Pioneiros
e
heróicos homens da nossa Era do Rádio
Quando
inaugurou-se nossa emissora, Botucatu ainda não atingira a marca dos
1.000
aparelhos receptores instalados. Em agosto de 42 os Correios
registravam 1.200 rádio-receptores
autorizados para funcionar. E “hái!!” de quem não o
fizesse!
O serviço político do governo
de Getúlio Vargas, mantinha, através de suas secções estaduais, um
rígido
controle sobre as autorizações que os Correios e Telégrafos deveriam
fazer.
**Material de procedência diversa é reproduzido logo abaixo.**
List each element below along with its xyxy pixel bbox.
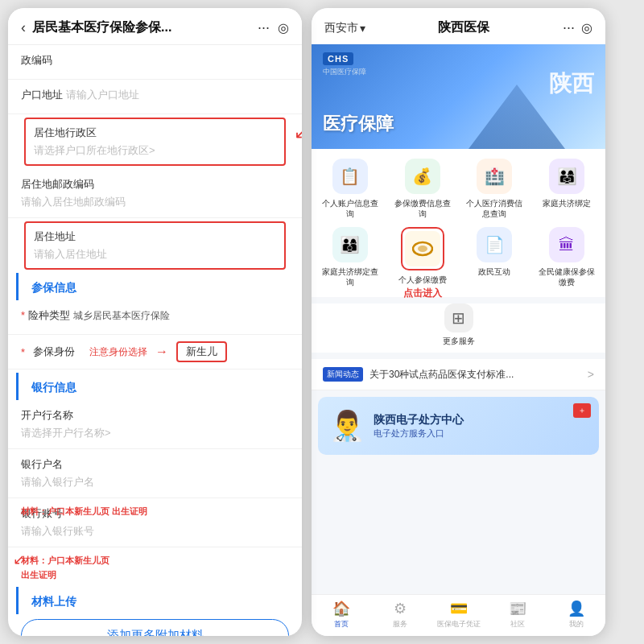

E
as sanções previstas desde o decreto presidencial de 1939 estavam
valendo:
multas de vinte e cinco mil réis para os proprietários que não fizessem
o
registro de seu equipamento e o recolhimento do mesmo para os
reincidentes. Em
setembro de 1940, as sanções continuavam valendo.
Já
existiam perto de 70 emissoras esparramadas por todo o Brasil e o
serviço de
radiodifusão empregava vários milhares de pessoas, direta ou
indiretamente,
começando a ser visto como um bom negócio.
Em
Botucatu, o período experimental estava vencido e os estúdios da Moraes
Barros
começaram a ver as primeiras tentativas de colocar no ar uma
programação.
Esse período pode ser chamado de Rádio heróico e cheio de ideal, puro e
altruísta.
Ninguém sabia fazer nada., mas todos acrescentaram uma forte dose de
boa
vontade. E como muitos tinham talento, as coisas foram indo para a
frente.
A
montagem da chamada “grade”’
de programação não foi obra fácil, mas começou a ser feita e em pouco
tempo
estava funcionando. É o que veremos.
O
Programa Gentilezas
O
programa Gentilezas foi o principal programa da nova emissora. Despretencioso,
inocente, de boa fé, colocava no ar, sob pagamento, ofertas de músicas
e
desejos de felicidade. Para tanto foi montada uma rede de coleta de
oferecimentos, esparramada por toda a cidade, com urnas em casas
comerciais, que
eram tratadas como “agentes do programa Gentilezas”. Foi uma verdadeira
coqueluche. Mas, contam os remanescentes da época, foi motivo de forte
polêmica.
O Gentilezas atravessava a programação do começo ao fim das
transmissões e
entrava também dentro de outros programas. Acabou por ser o motivo da
primeira
briga e cisão dentro do Rádio Botucatuense.
Aconteceu
assim: A pessoa que mais entendia
de operar uma rádio e que estava aqui trabalhando era
um dublê de técnico e locutor chamado Ruy dos Anjos Peyrão. Havia sido ele que ficara em
Botucatu, como funcionário
da nova emissora, para fazê-la funcionar, obviamente coadjuvando
Angelino e Olívio.
Diz ele numa estrondosa entrevista ao Botucatu Jornal, da época: “Vim a
Botucatu na qualidade de técnico da Rádio Emissora afim de proceder ao
acabamento técnico da mesma, então iniciada pelo seu idealizador, o sr. Olívio Nardy.
Organizei
o
quadro de operadores técnicos da Rádio...organizei sua programação que
julgo
ser comparável à de qualquer emissora da capital.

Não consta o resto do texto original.